The Hong Kong government hasn’t forgotten Anna Kwok or any of the other prominent pro-democracy Hong Kong dissidents who emigrated to other lands to escape the post-2020 tyranny. The government has offered individual rewards of HK $1 million (about $128,000 USD) for Kwok and some of the others, who were already subject to harassment by pro-CCP reprobates online and on the streets of their new countries.
One way Hong Kong pressures overseas activists is by abusing family members who are still in Hong Kong. This is nothing new, family members of the persecuted having always been regarded as fair game on the mainland. But it is relatively new to Hong Kong.
Blood ties
And now there’s another wrinkle. Anna Kwok’s 68-year-old father has been “convicted and remanded in custody in Hong Kong, simply for being my father. This is the first time the Hong Kong government is convicting family to repress overseas voices. Blood ties have become a crime” (National Review, February 12, 2026).
Last May, Hong Kong authorities arrested my father and brother based on fabricated charges. My father was then detained and later prosecuted for “attempting to deal with, directly or indirectly, any funds or other financial assets or economic resources belonging to, or owned or controlled by, a relevant absconder.” After spending weeks in detention, he was then granted bail on appeal with the condition that no direct or indirect contact with me was allowed.
Since contact was not allowed, I could only gather information about the case through news reports. From the news I scraped together, the charge was based on his attempts to terminate an insurance policy by the AIA Group my father purchased in 1999, when I was a two-year-old learning to say “papa.”…
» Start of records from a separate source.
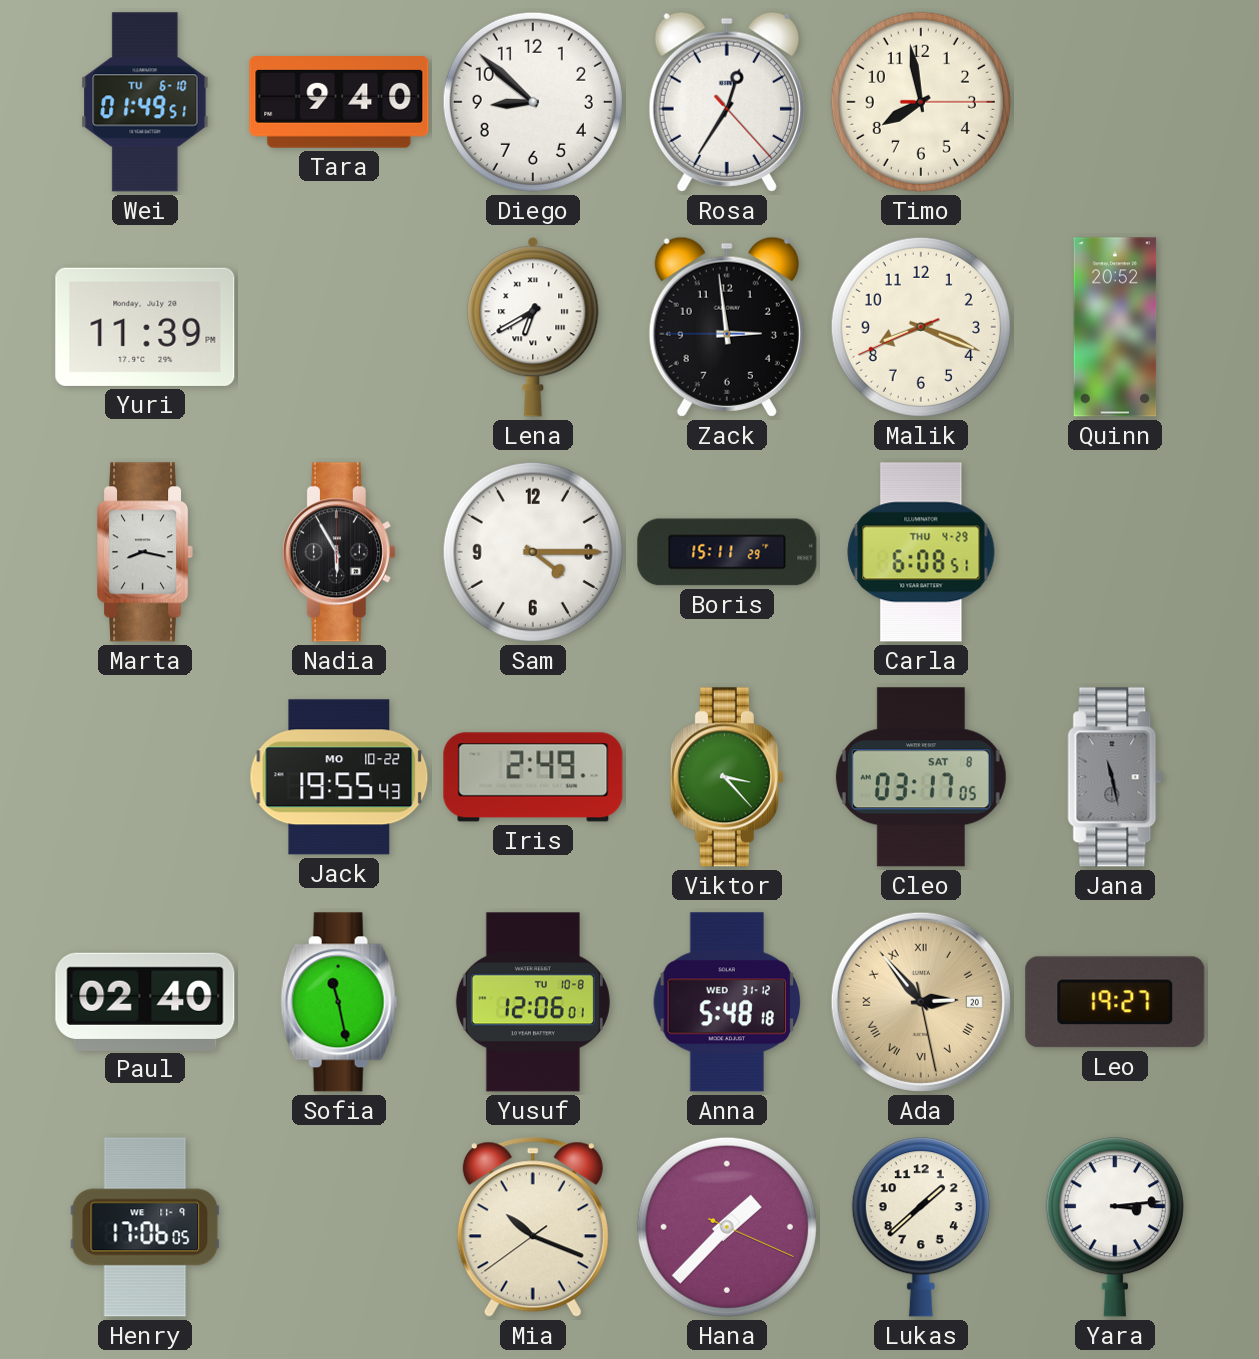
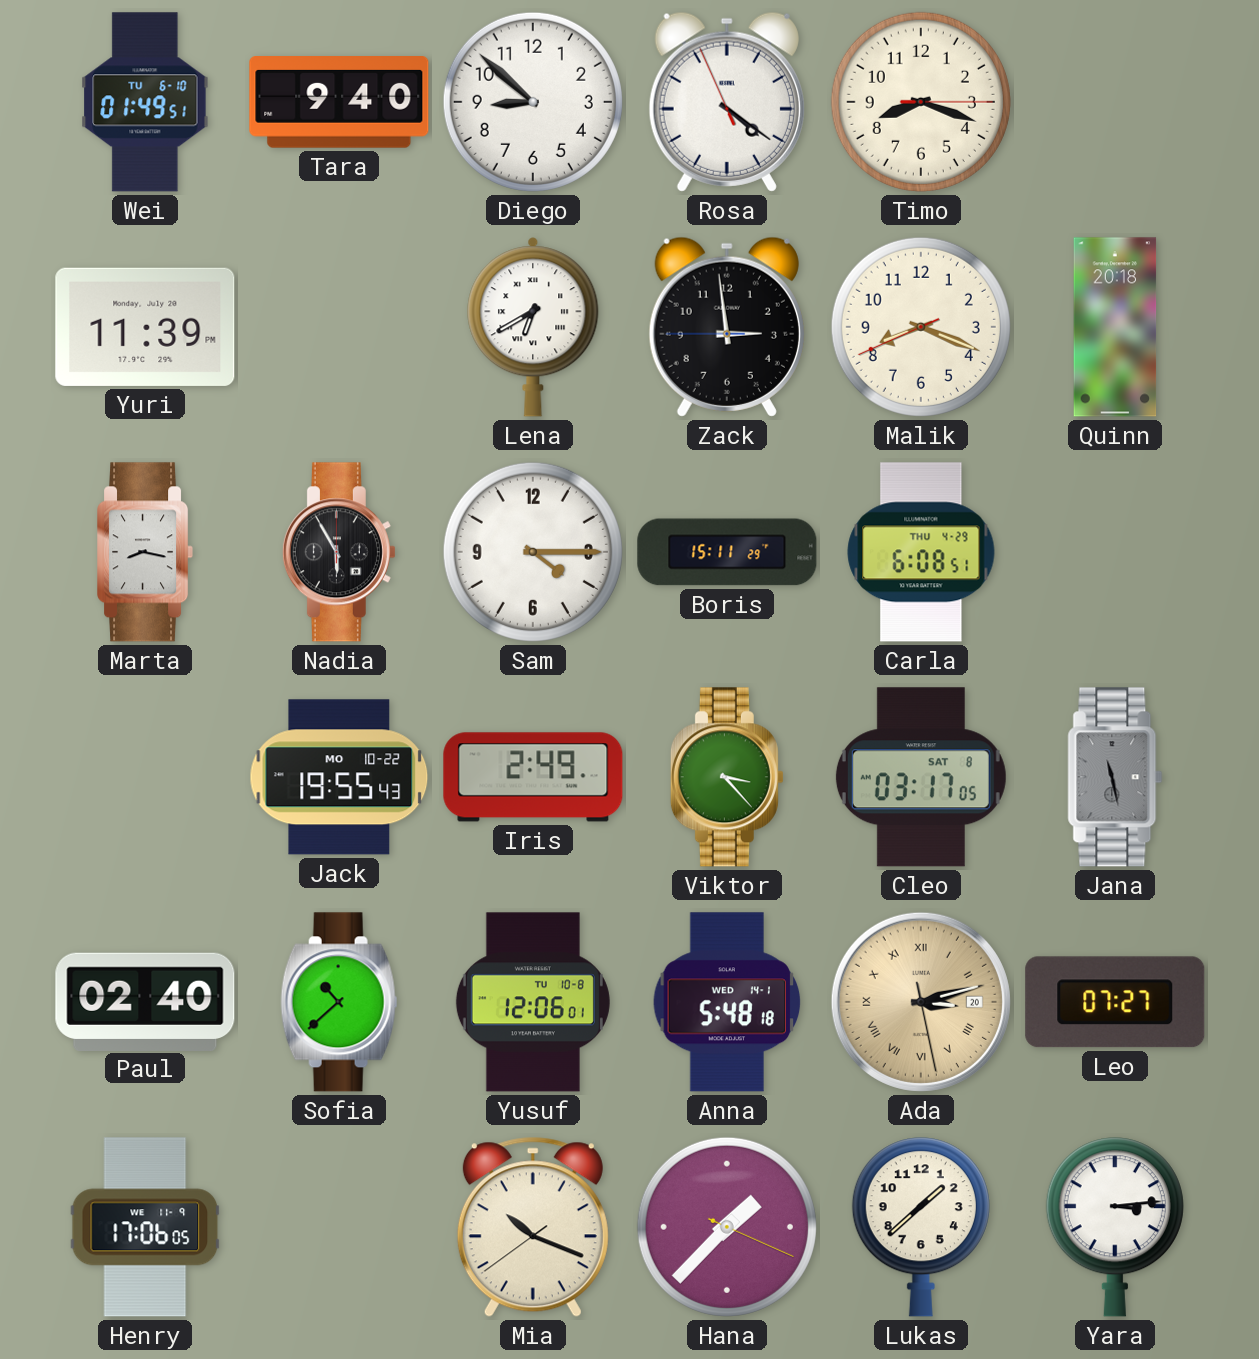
Rosa: 12:35 -> 4:20
Timo: 7:58 -> 8:18
Quinn: 20:52 -> 20:18
Sofia: 11:28 -> 10:38
Anna date: WED 31-12 -> WED 14-1
Ada: 2:53 -> 3:12
Leo: 19:27 -> 07:27
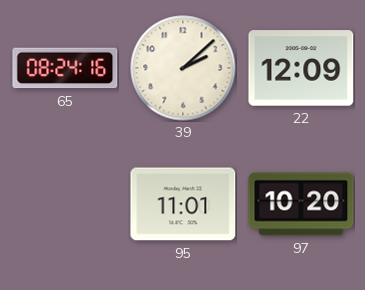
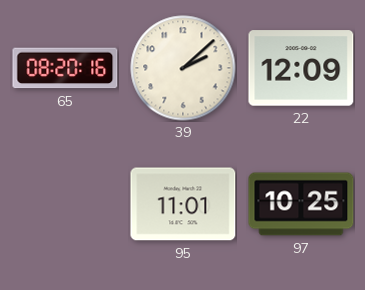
65: 08:24 -> 08:20
97: 10:20 -> 10:25
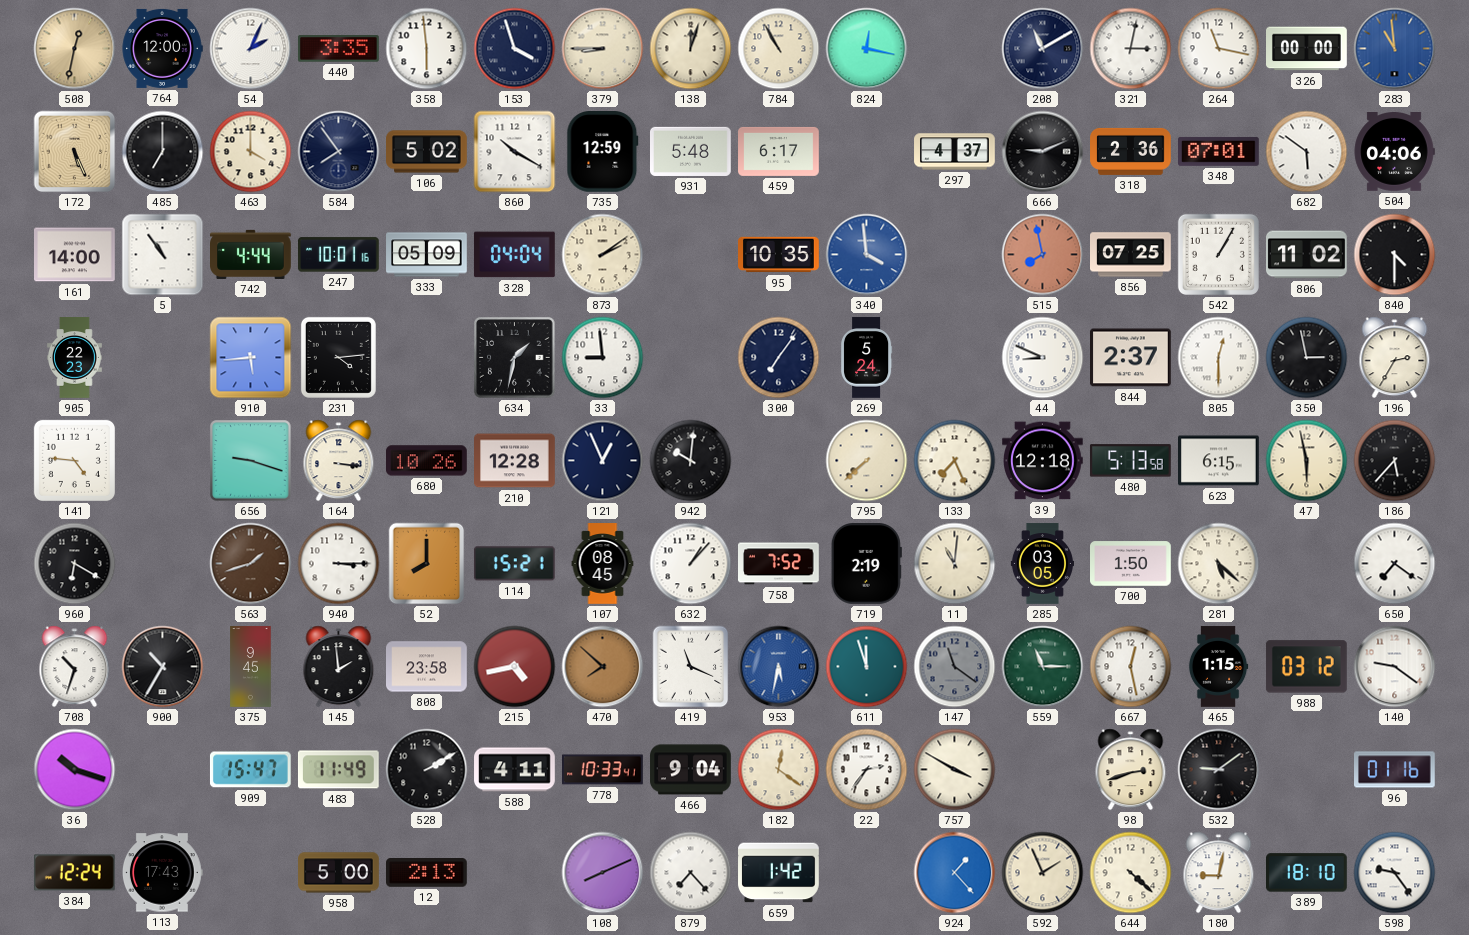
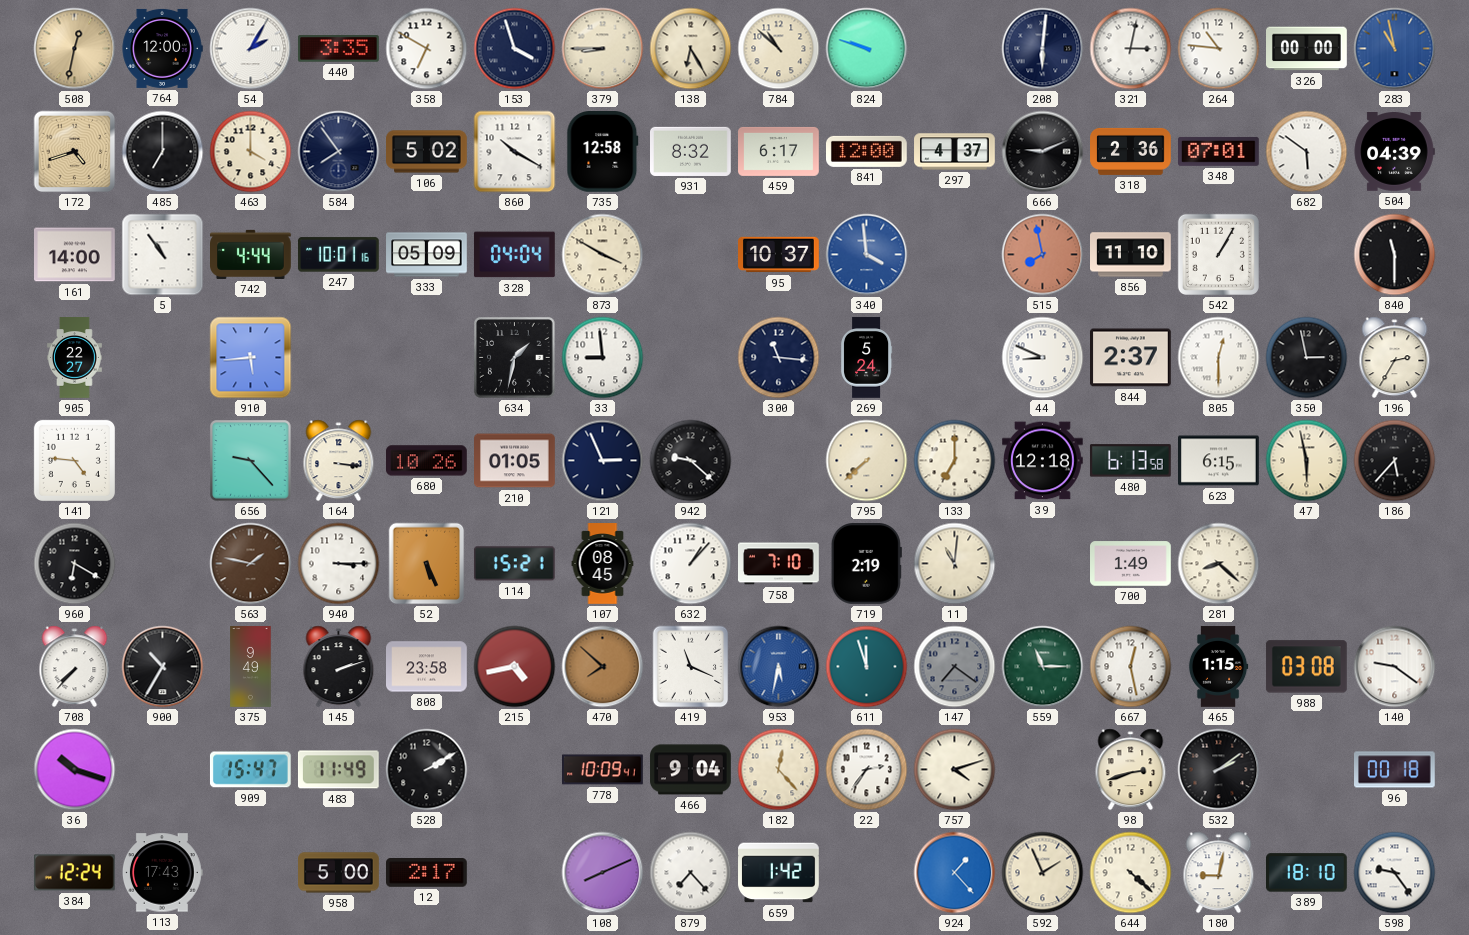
54: 2:04 -> 2:05
358: 5:59 -> 6:50
138: 12:03 -> 6:25
784: 10:55 -> 10:52
824: 12:17 -> 9:48
208: 11:10 -> 6:01
264: 11:17 -> 10:46
283: 10:59 -> 10:58
172: 5:26 -> 4:42
735: 12:59 -> 12:58
931: 5:48 -> 8:32
841: none -> 12:00
504: 04:06 -> 04:39
873: 2:09 -> 3:50
95: 10:35 -> 10:37
856: 07:25 -> 11:10
806: 11:02 -> none
840: 4:30 -> 11:30
905: 22:23 -> 22:27
231: 4:14 -> none
300: 7:06 -> 11:16
656: 9:18 -> 9:23
210: 12:28 -> 01:05
121: 12:56 -> 2:56
942: 10:01 -> 9:22
133: 7:26 -> 7:00
480: 5:13 -> 6:13
563: 1:42 -> 1:47
52: 8:00 -> 5:26
758: 7:52 -> 7:10
285: 03:05 -> none
700: 1:50 -> 1:49
281: 5:22 -> 8:22
650: 7:21 -> none
708: 10:33 -> 7:37
375: 9:45 -> 9:49
145: 1:59 -> 2:12
147: 11:21 -> 7:21
988: 03:12 -> 03:08
588: 4:11 -> none
778: 10:33 -> 10:09
182: 12:21 -> 12:23
757: 3:50 -> 4:12
532: 9:09 -> 2:09
96: 01:16 -> 00:18
12: 2:13 -> 2:17
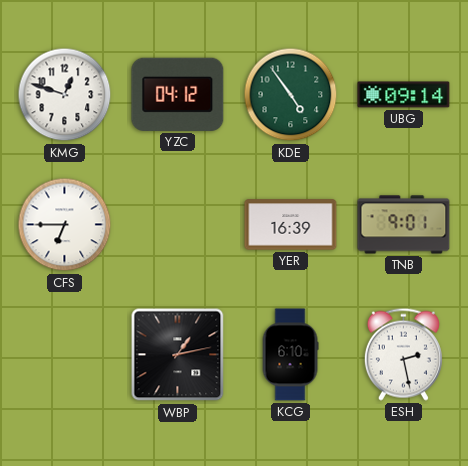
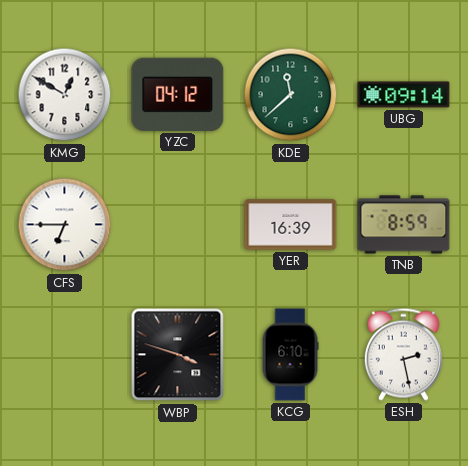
KMG: 12:48 -> 12:50
KDE: 4:54 -> 11:38
TNB: 9:01 -> 8:59
WBP: 1:13 -> 3:48
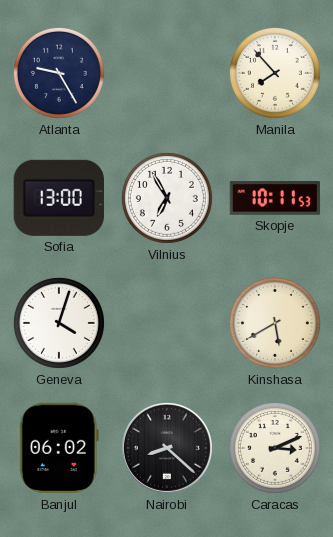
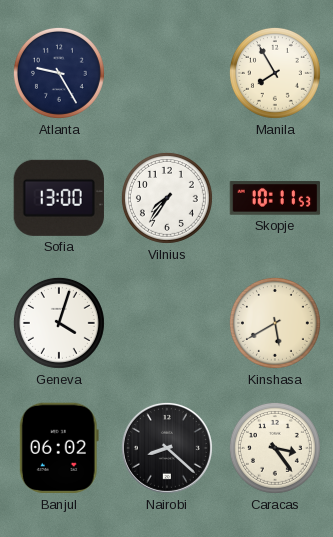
Manila: 7:53 -> 7:55
Vilnius: 6:55 -> 7:36
Caracas: 3:11 -> 3:24
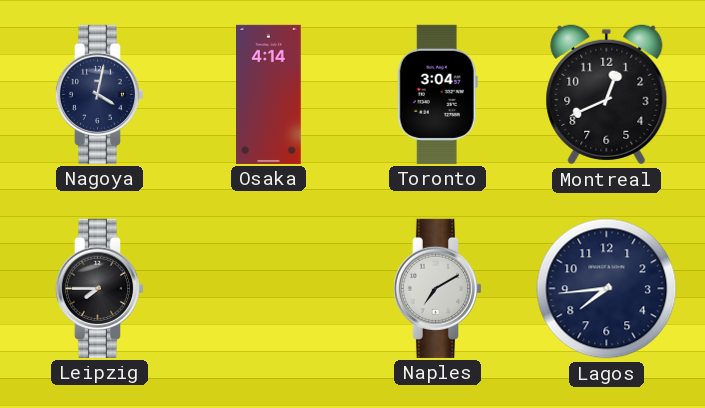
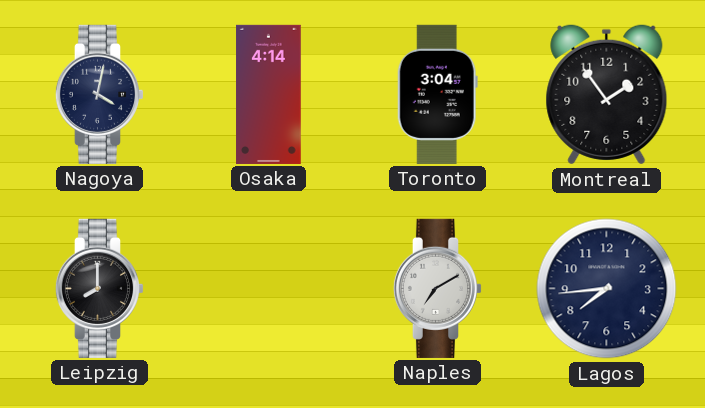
Montreal: 12:41 -> 1:54
Leipzig: 7:45 -> 8:00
Transnational repression has always been the Chinese government’s specialty and is becoming the Hong Kong government’s stock-in-trade. They are taking my father hostage to stop me from my policy advocacy. They are making an example out of my family to discourage Hong Kongers, or anyone who dares to stand against the Chinese Communist Party, from making changes.
The insurance thing, whatever the details, is obviously something that the Hong Kong government latched onto in order to pretend that the father of the dissident is guilty of some specific bad deed. The real problem, as Kwok says, is that he’s her dad.
Earlier this week, media tycoon Jimmy Lai was given a de facto life sentence for speaking to Americans and the international community about the plight of Hong Kong. Like they did with me, Hong Kong accused him of “foreign collusion.” On Tuesday, Beijing issued a new policy paper that doubled down on the national security framework that [regards] Hong Kong’s pro-democracy movement as a product of foreign interference. And on Wednesday, my dad’s verdict displayed the punishment they would take against people who dare to speak to the U.S. government.
Kwok thinks that Beijing and Hong Kong are harassing her father not just to intimidate Hongkongers but also to test whether the United States will respond to this provocation. The test comes “right as the trip between President Trump and Xi Jinping is confirmed for April.”
Congress
In addition to urging the U.S. president to help Hong Kong and her father, she urges Congress to pass the Hong Kong Economic and Trade Office Certification Act to affirm that “transnational repression cannot happen on American soil.”
The Act would “require the President to remove the extension of certain privileges, exemptions, and immunities to the Hong Kong Economic and Trade Offices if Hong Kong no longer enjoys a high degree of autonomy from the People’s Republic of China.” In 2024, the bill passed the House but died in the Senate. It was again introduced in 2025 and was referred to a couple of committees. But nothing further seems to have happened.